The directory mask contains one directory for each reference. Each of those directories contains one directory for each section (so far, just the default section full that spans the entire reference sequence). Each directory for a section contains the following table files:

  • A Mask Report file (mask-report.json) that records settings used for masking and summarizes the results (see Mask Report).

  • Batches of reads that passed all filters (mask-batch-n.brickle) as brickle files (see ../data/mask/mask and Brickle: Compressed Python Objects).

Table directory

The directory table contains one directory for each reference. Each of those directories contains one directory for each section (so far, just the default section full that spans the entire reference sequence). Each directory for a section contains the following tables in (possibly gzipped) CSV format:

  • A table counting all reads with each type of relationship at each position (relate-per-pos.csv).

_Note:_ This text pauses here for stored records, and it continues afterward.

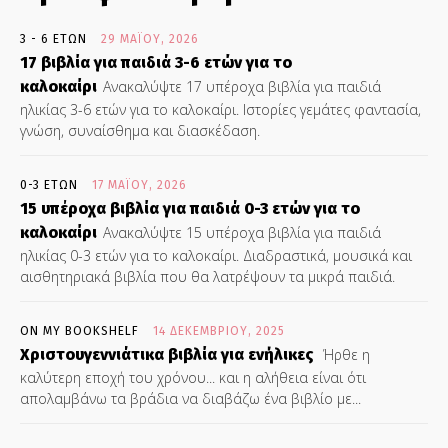
3 - 6 ΕΤΏΝ
29 ΜΑΪ́ΟΥ, 2026
17 βιβλία για παιδιά 3-6 ετών για το
καλοκαίρι
Ανακαλύψτε 17 υπέροχα βιβλία για παιδιά
ηλικίας 3-6 ετών για το καλοκαίρι. Ιστορίες γεμάτες φαντασία,
γνώση, συναίσθημα και διασκέδαση.
0-3 ΕΤΏΝ
17 ΜΑΪ́ΟΥ, 2026
15 υπέροχα βιβλία για παιδιά 0-3 ετών για το
καλοκαίρι
Ανακαλύψτε 15 υπέροχα βιβλία για παιδιά
ηλικίας 0-3 ετών για το καλοκαίρι. Διαδραστικά, μουσικά και
αισθητηριακά βιβλία που θα λατρέψουν τα μικρά παιδιά.
ON MY BOOKSHELF
14 ΔΕΚΕΜΒΡΊΟΥ, 2025
Χριστουγεννιάτικα βιβλία για ενήλικες
Ήρθε η
καλύτερη εποχή του χρόνου... και η αλήθεια είναι ότι
απολαμβάνω τα βράδια να διαβάζω ένα βιβλίο με...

  • A table counting masked reads with each masked type of relationship at each masked position in the section (mask-per-pos.csv).

  • A table counting all postions with each type of relationship in each read (relate-per-read.csv.gz).

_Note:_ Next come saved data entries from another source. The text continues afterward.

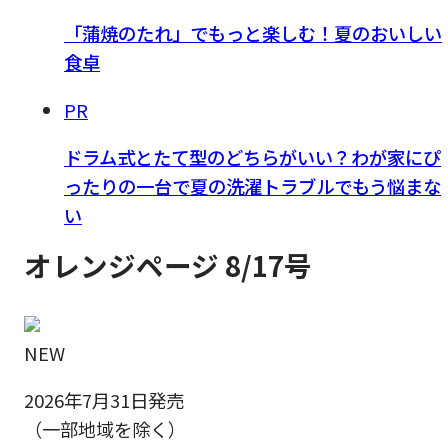
「蒲焼のたれ」でもっと楽しむ！夏のおいしい
食卓
PR
ドラム式とたて型のどちらがいい？わが家にぴ
ったりの一台で夏の洗濯トラブルでもう悩まな
い
オレンジページ 8/17号
NEW
2026年7月31日発売
（一部地域を除く）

  • A table counting masked postions with each masked type of relationship in each masked read (mask-per-read.csv.gz).

Graph directory

The directory graph contains one directory for each reference. Each of those directories contains one directory for each section (so far, just the default section full that spans the entire reference sequence). Each directory for a section contains the following graphs in HTML format, plus their raw data in CSV format:

  • Mutational profile, i.e. the mutation rate at each position (profile_masked_m-ratio-q0).

  • Mutational profile with each position subdivided by type of mutation (profile_masked_acgtdi-ratio-q0).

  • Informative coverage (i.e. number of reads that were either definitely mutated or definitely matched) at each position (profile_masked_n-count).

  • Histogram of the number of mutations per read (histread_masked_m-count).